“The ant in need of nourishment strikes rapidly with its antennæ those of the ant expected to render the desired assistance. Presently they are seen to approach each other with open mouths and tongues out in readiness for the transfer of the nutritive liquor from one to the other. During this operation the ant receiving the mouthful of sustenance keeps up an uninterrupted caressing, with fore legs and antennæ, of the ant ministering to its needs.

“Who is not familiar with the lice that infest plants, assembled in dense groups that contain each more members than one could easily count? There are black lice on the beanstalks, green ones on the rosebushes, their stomachs carrying, behind, two little tubes whence oozes from time to time a tiny drop of liquid. This liquid is the ant’s main dependence for food. Let us follow an ant on its rounds among the plant-lice.

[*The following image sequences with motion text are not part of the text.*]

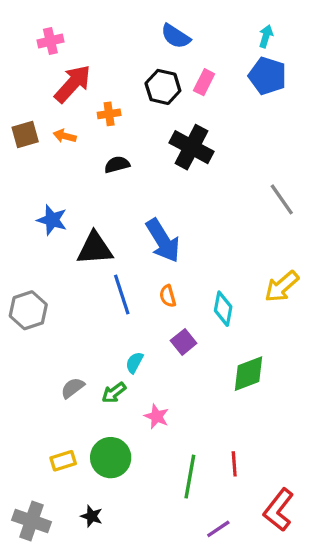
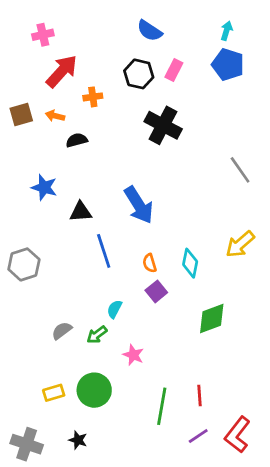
black semicircle: (117, 165) -> (77, 140), moved
black triangle: (95, 248) -> (81, 212), size x0.7
orange semicircle: (168, 296) -> (150, 263), moved
purple line: (218, 529) -> (198, 436), moved

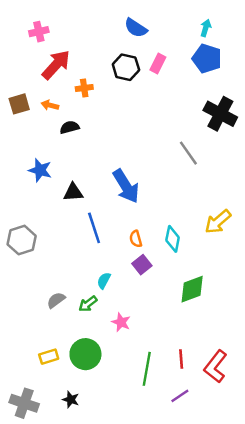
black cross: (163, 125) -> (220, 114), moved
gray line: (240, 170) -> (188, 153), moved
red L-shape: (237, 435) -> (215, 366), moved

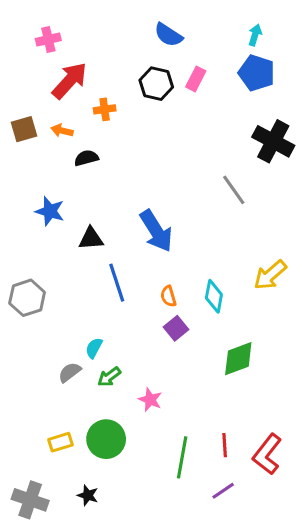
cyan semicircle: (104, 281) -> (94, 348), moved

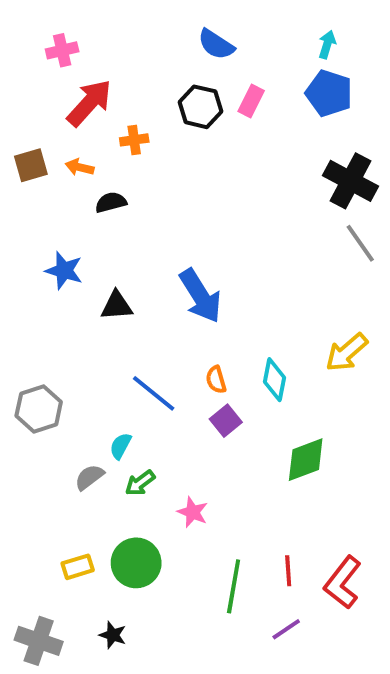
gray line: (234, 190) -> (360, 243), moved
blue line: (117, 283) -> (154, 393), moved, turned -33
gray hexagon: (27, 298) -> (39, 409), moved

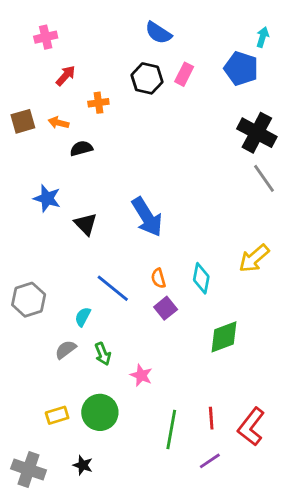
cyan arrow: (327, 44) -> (263, 37), moved
red arrow: (89, 103) -> (66, 76), size x0.6
black triangle: (117, 306) -> (86, 224), turned 50
cyan semicircle: (121, 446) -> (83, 317), moved
green arrow: (140, 483) -> (103, 354), turned -75

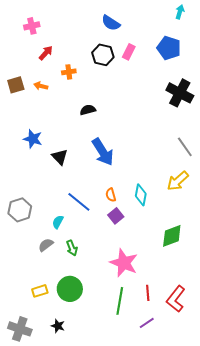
cyan arrow: (263, 37) -> (180, 12), moved
black semicircle: (81, 148) -> (88, 110), moved
gray line: (264, 178) -> (185, 147), moved
green diamond: (224, 337) -> (172, 236), moved
pink star: (141, 375) -> (124, 263), moved, size x1.8

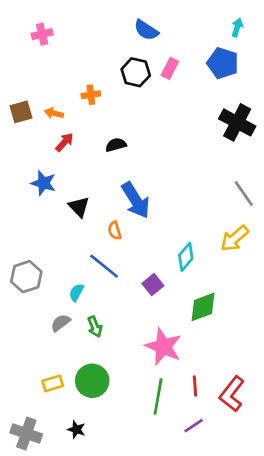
cyan arrow: (180, 12) -> (237, 28), moved
red arrow: (46, 53) -> (65, 142), moved
orange semicircle: (111, 195) -> (115, 231), moved
cyan diamond: (141, 195) -> (186, 257), turned 30
green diamond: (172, 236) -> (203, 307), moved

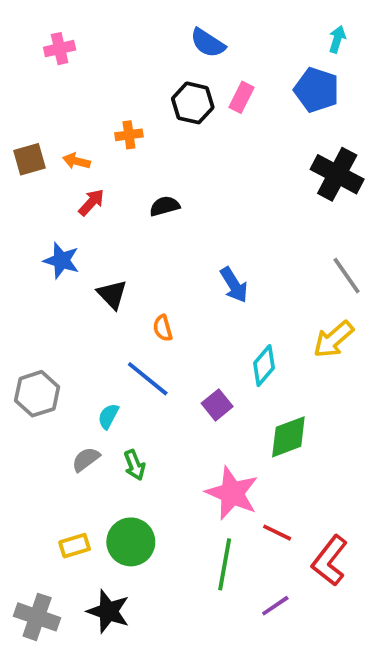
blue arrow: (136, 200) -> (234, 285), moved, size x0.7
red line: (195, 386) -> (277, 533), moved, turned -60
black star: (76, 430) -> (108, 611), size x1.6

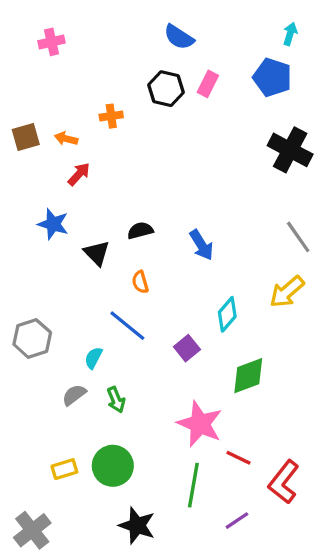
black semicircle: (165, 206) -> (140, 230), moved
black star: (108, 611) -> (137, 525), moved
gray cross: (37, 617) -> (32, 530), turned 33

“It goes hither and thither among the motionless herd, which is nowise disturbed by its presence. Having found what it is after, the ant stations itself close to one of the lice, which it proceeds to caress [[261]]with gentle taps of its antennæ on the little creature’s stomach, first on one side, then on the other. The milch-louse allows itself to be seduced by these friendly overtures, and a drop of liquid oozes out at the end of the tubes, the ant sucking it up at once. A second louse is visited, and it too is solicited in the same caressing fashion. It yields its drop of liquid and lets itself be milked, after which the ant passes without delay to a third louse, which it coaxes in like manner. A fourth, probably already drained, withstands the wheedling, whereupon the ant, perceiving that nothing is to be hoped for there, proceeds to a fifth member of the herd and obtains what it desires. A few of these mouthfuls are enough to satisfy an ant, and then it returns to its home.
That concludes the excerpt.